Me acerqué a la poesía, a la belleza
de sus cadencias y sus ritmos musicales, a las imágenes que podría evocarme, también
a su condición de testimonio, de verdad absoluta porque alguien se sublimaba,
porque alguien se entregaba al lector para ser devorado, para alimentar la esperanza
o el odio de los demás, los viejos amores y los rencores que nunca se mueven de
sus sitios y nos acechan como viejas lechuzas disecadas. Supuse, por leer a
Baudelaire, que era natural la condición rebelde del poeta. Así tenía que ser
yo, luchar para ir en contra de mi propia vida para luchar por los demás, hasta
que conocí a alguno que otro poeta y me dije que eso no era mi camino.

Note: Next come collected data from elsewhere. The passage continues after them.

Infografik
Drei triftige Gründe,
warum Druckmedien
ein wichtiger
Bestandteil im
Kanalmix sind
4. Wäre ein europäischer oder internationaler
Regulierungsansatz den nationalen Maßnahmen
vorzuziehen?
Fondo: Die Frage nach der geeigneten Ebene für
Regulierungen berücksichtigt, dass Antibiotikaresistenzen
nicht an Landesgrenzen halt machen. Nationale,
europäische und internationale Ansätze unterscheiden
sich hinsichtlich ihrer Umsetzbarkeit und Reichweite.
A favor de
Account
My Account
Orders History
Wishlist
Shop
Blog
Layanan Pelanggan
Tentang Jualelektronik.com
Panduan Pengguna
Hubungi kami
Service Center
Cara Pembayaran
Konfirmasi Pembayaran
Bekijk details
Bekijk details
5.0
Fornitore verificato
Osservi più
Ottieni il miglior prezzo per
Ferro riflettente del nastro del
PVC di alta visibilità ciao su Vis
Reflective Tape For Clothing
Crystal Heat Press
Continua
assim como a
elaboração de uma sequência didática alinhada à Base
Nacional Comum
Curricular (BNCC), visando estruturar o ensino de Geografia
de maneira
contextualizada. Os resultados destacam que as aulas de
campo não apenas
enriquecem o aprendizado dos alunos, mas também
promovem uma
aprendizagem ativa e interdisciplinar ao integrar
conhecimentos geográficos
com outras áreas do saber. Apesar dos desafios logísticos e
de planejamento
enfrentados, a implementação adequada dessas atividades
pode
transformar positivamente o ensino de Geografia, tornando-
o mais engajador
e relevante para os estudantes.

Ir contra mi destino era no negarle
a los demás la oportunidad de ser suyo sino en la medida que yo mismo pudiera
darme a mí mismo para que tuvieran lo mío y no a mí. Pero luchar por los demás
como quisieron enseñarme mis maestros era algo más que salir a la calle a que
te pateen el culo y te escupan la cara porque les propones el cambio y lo que
la gente quiere es tierra y dinero, la posibilidad de ser como los que están en
el poder.
Además, no eres libre, no puedes
romper con tus propias cadenas. Te controla tu mujer, dependes de tu madre o de tus amigos, para
estar bien. O como yo, que no puedo quitarme de encima las cruces que desde
niño me enseñaron a llevar como un castigo, infringido por estar en el mundo.
Tenía que estar sometido, atemorizado por una moral estúpida y primitiva. Tenía
que vivir aislado y sin posibilidades de salir al mundo, como lo estaba mi
familia, enclaustrada en los muros de la tienda de mi abuelo, o en los sueños
de grandeza que naufragaron en medio de la rapiña y la locura.